*** Opening of ENTRIES SHOWN ***
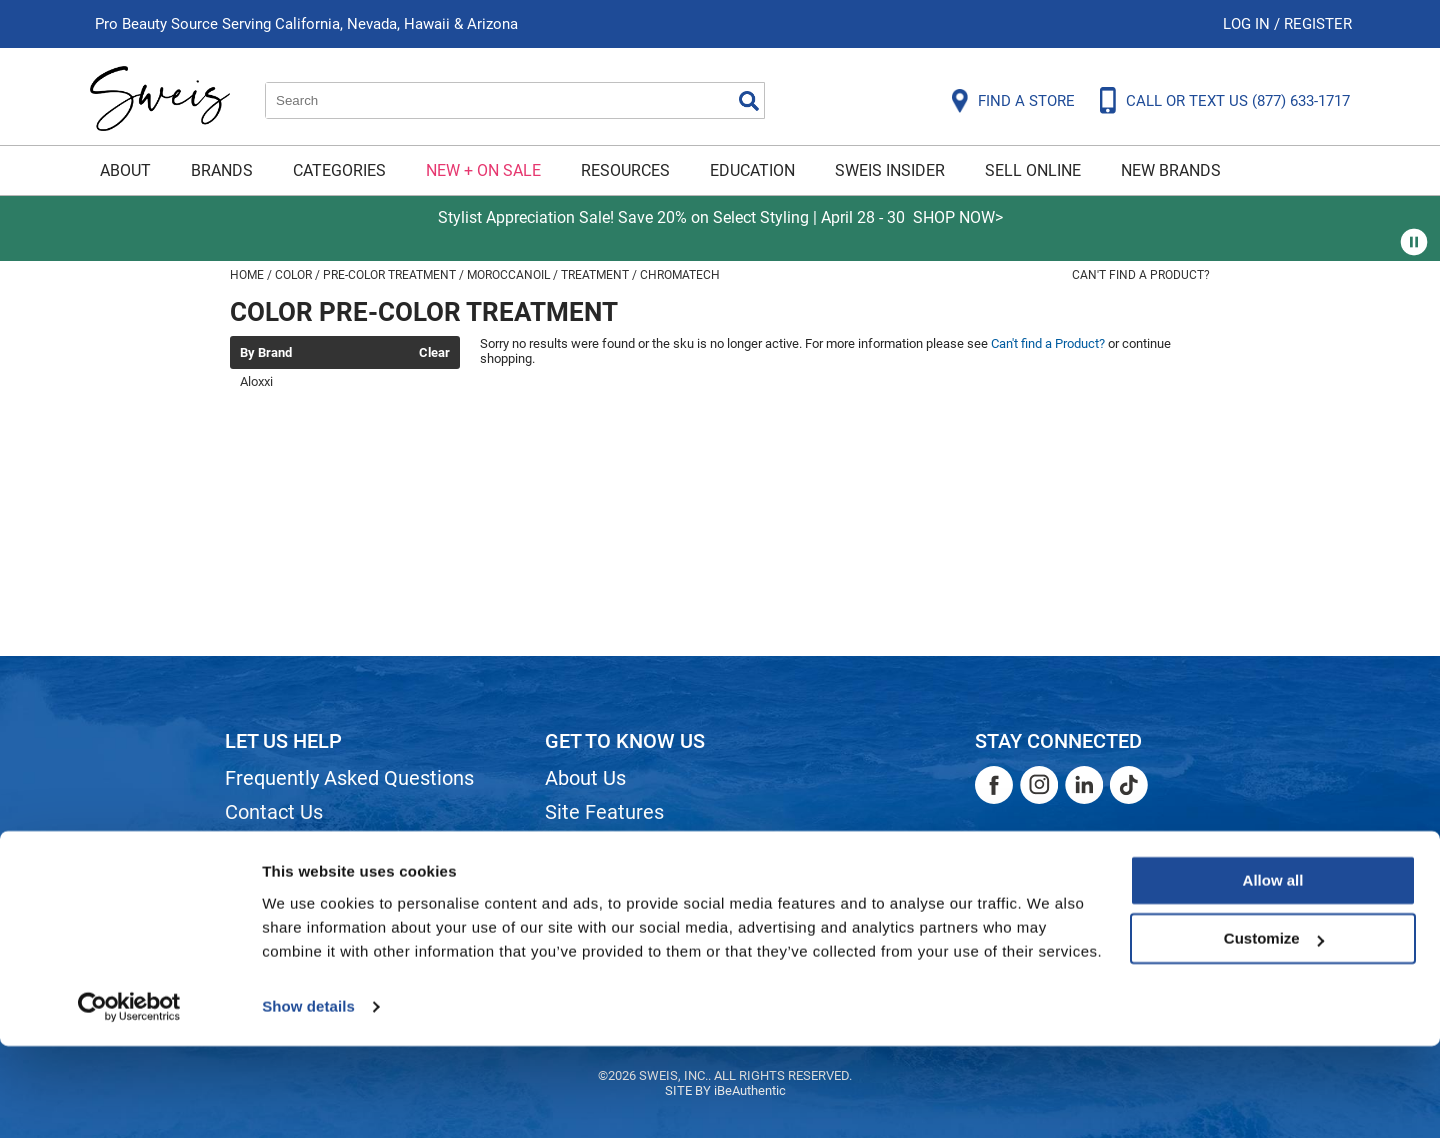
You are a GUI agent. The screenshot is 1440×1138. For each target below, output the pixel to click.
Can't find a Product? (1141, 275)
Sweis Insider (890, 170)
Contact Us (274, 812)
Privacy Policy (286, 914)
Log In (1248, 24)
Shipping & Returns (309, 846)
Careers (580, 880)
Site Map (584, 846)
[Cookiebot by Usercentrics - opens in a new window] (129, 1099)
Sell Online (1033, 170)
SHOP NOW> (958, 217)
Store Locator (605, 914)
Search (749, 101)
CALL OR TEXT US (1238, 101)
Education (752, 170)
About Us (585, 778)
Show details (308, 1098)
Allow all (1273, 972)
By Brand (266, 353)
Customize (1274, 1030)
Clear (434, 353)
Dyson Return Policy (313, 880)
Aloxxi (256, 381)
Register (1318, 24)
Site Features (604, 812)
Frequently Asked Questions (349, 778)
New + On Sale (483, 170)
*** Close of ENTRIES SHOWN ***
*** Opening of ENTRIES SHOWN ***
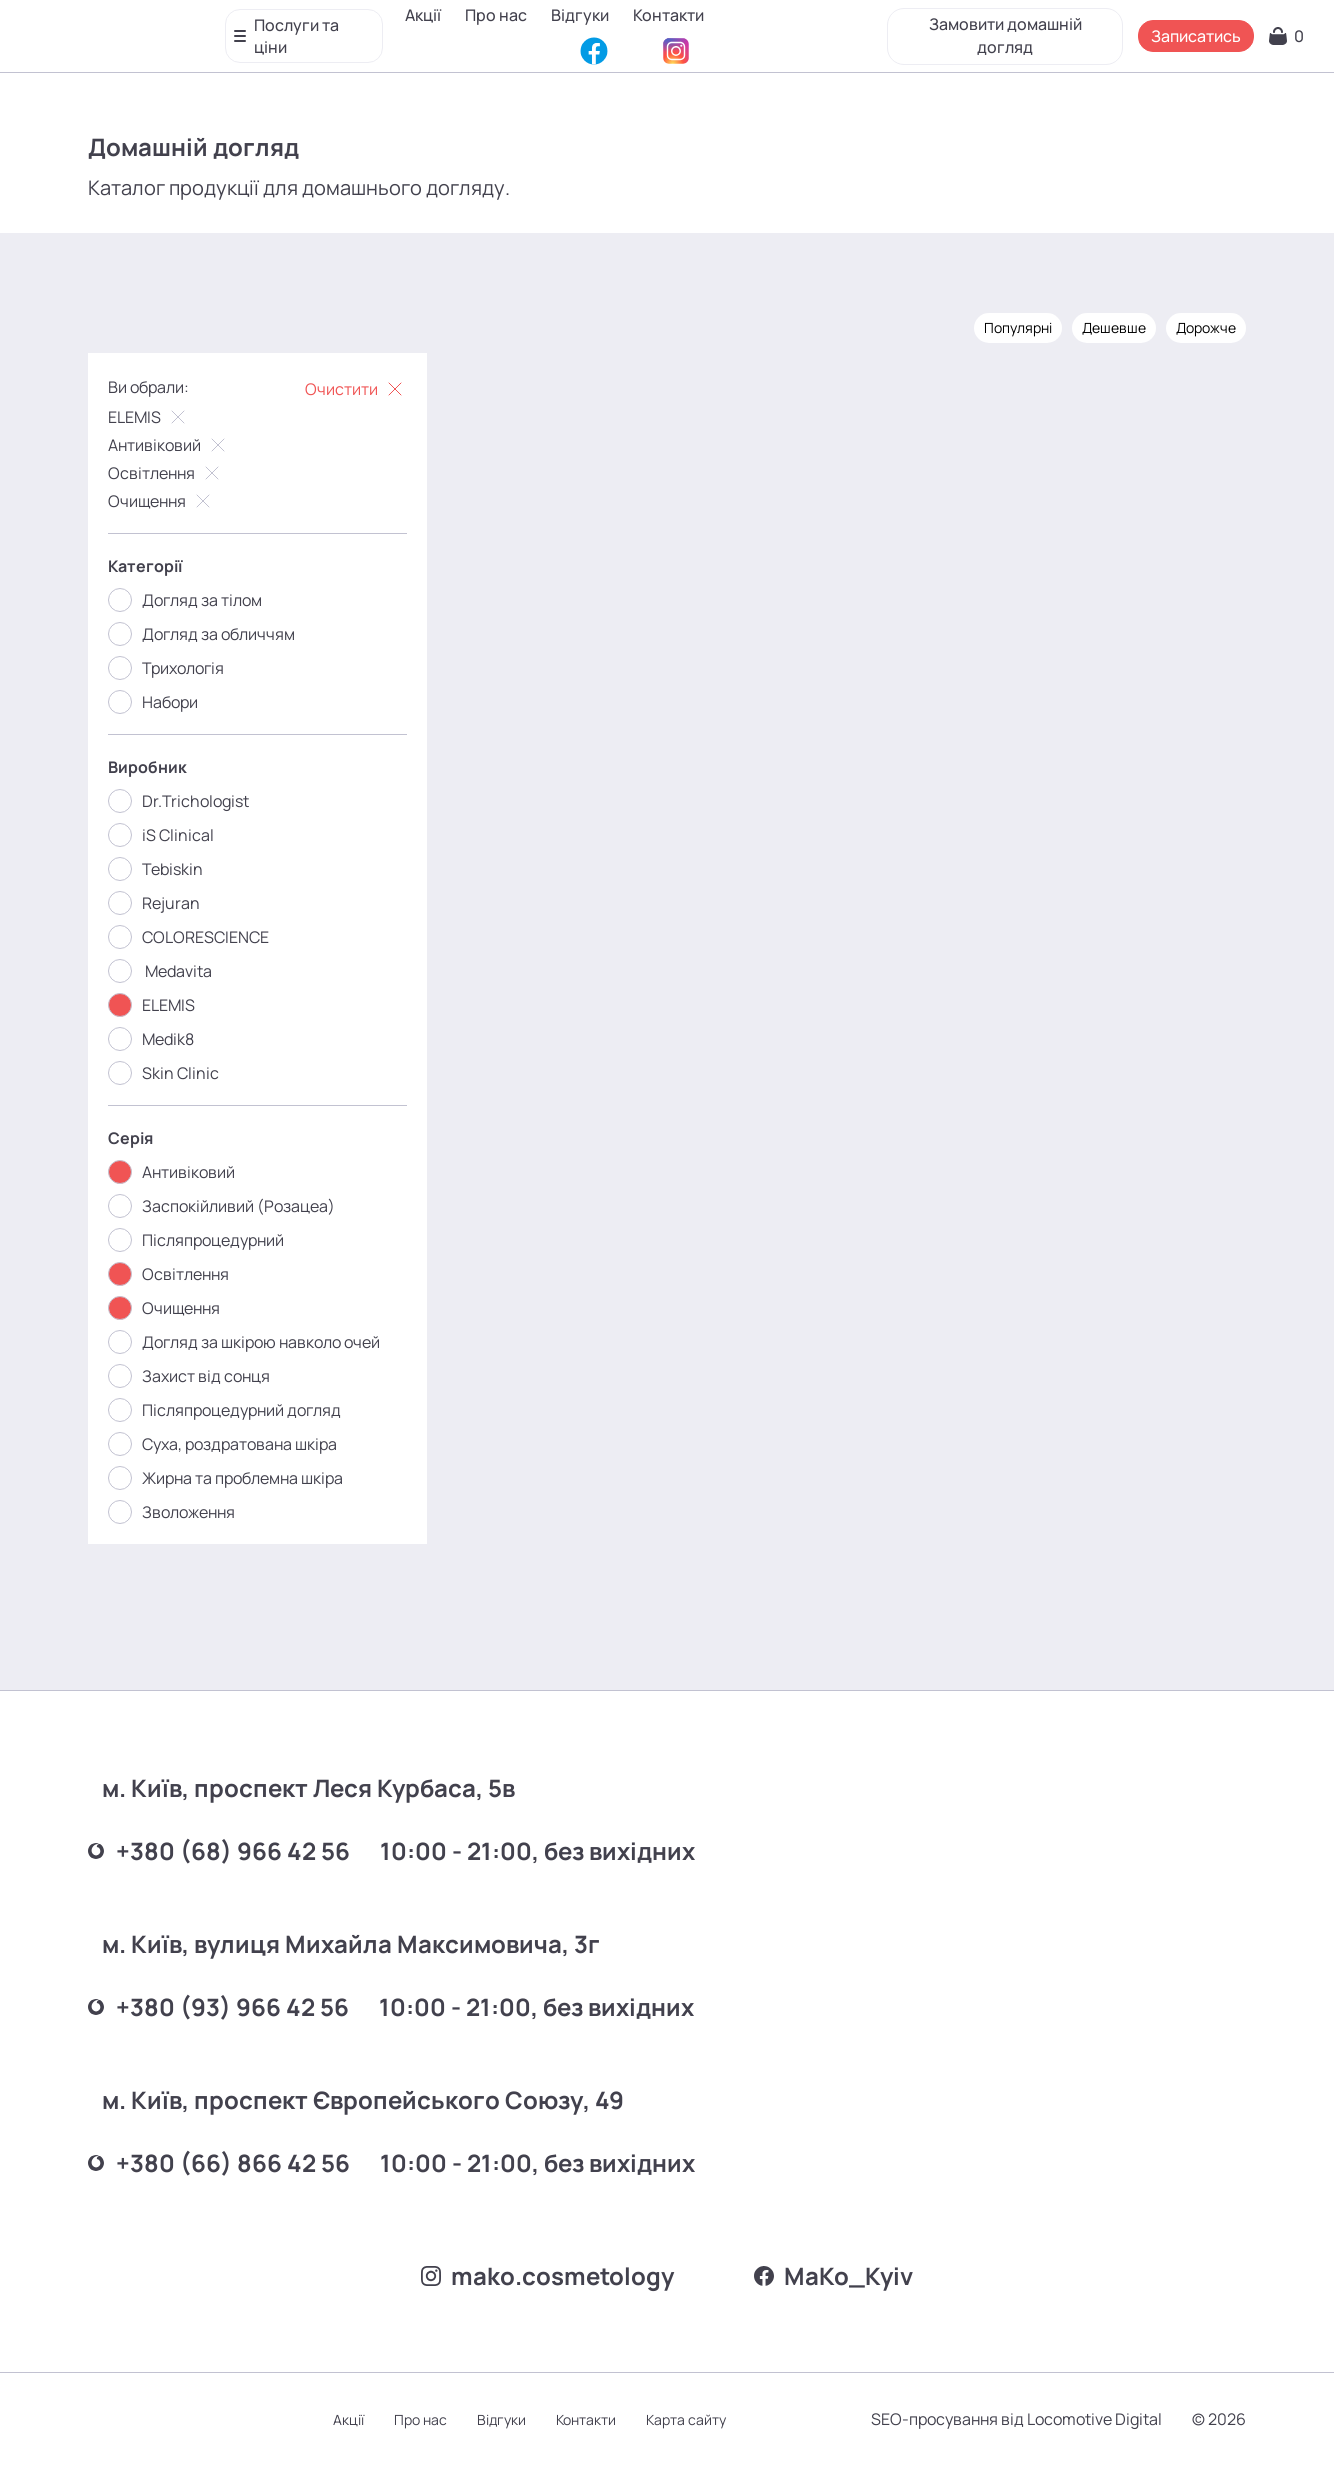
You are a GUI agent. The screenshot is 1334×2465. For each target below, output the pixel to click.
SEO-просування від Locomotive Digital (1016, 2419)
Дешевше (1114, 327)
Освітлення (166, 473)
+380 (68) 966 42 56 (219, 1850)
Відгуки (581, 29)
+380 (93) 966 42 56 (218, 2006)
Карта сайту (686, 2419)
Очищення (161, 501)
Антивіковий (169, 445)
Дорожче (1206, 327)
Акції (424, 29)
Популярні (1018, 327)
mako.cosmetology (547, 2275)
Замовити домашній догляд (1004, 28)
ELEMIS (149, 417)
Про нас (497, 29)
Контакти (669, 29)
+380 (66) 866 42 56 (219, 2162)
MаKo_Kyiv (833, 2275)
*** Close of ENTRIES SHOWN ***
*** Opening of ENTRIES SHOWN ***
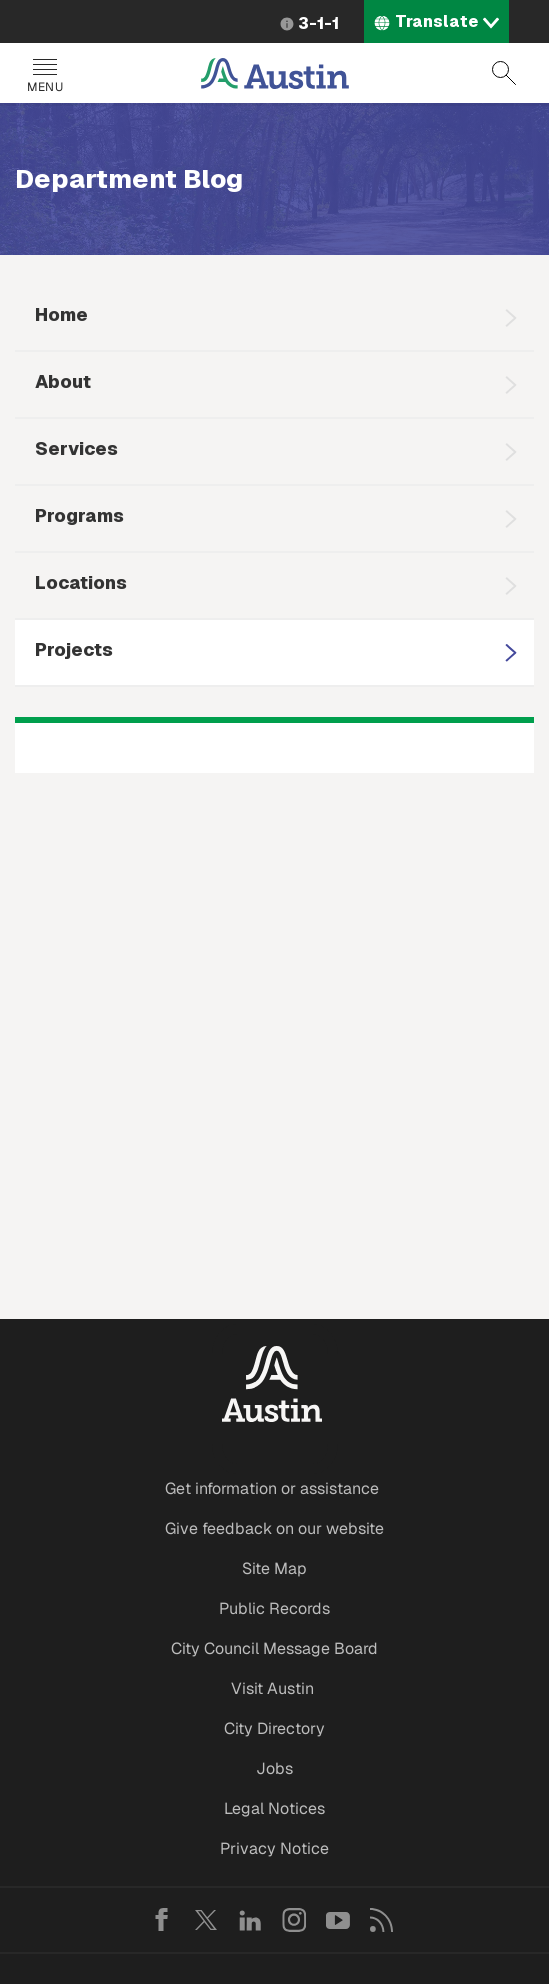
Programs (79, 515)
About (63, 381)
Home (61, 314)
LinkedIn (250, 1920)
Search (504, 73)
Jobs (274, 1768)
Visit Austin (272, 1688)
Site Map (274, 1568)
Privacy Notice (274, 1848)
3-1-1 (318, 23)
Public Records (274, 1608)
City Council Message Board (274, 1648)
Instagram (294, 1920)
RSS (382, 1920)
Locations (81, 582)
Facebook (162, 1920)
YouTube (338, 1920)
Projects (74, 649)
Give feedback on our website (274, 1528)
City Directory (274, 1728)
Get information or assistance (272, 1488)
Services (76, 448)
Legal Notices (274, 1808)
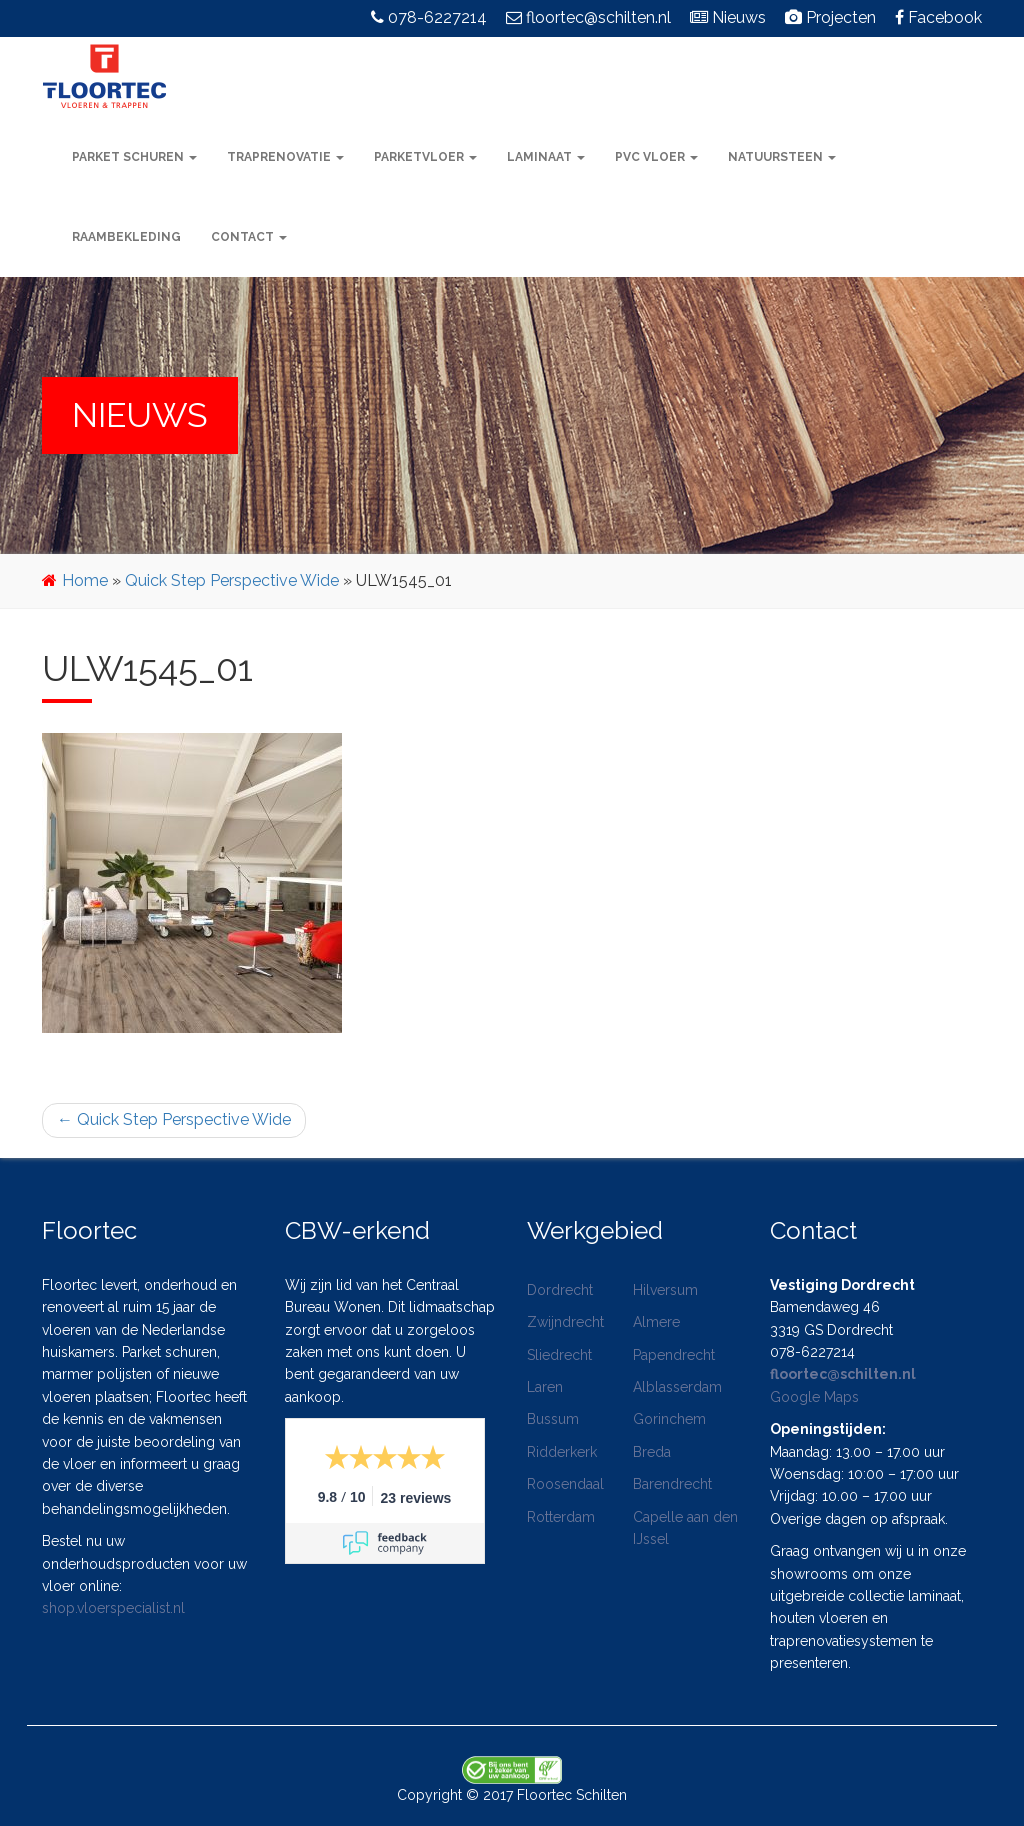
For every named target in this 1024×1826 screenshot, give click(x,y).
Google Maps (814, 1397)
*** Close of ENTRIES SHOWN ***
THE TASK
Look through the records for the string "screenshot". Copy every line that has it.

YOUR RESPONSE
You are a GUI agent. The screenshot is 1440×1138. For each target below, output the pixel to click.
You are a GUI agent. The screenshot is 1334×2465. For each target below, output the pixel to click.
For every named target in this 1024×1826 screenshot, give click(x,y).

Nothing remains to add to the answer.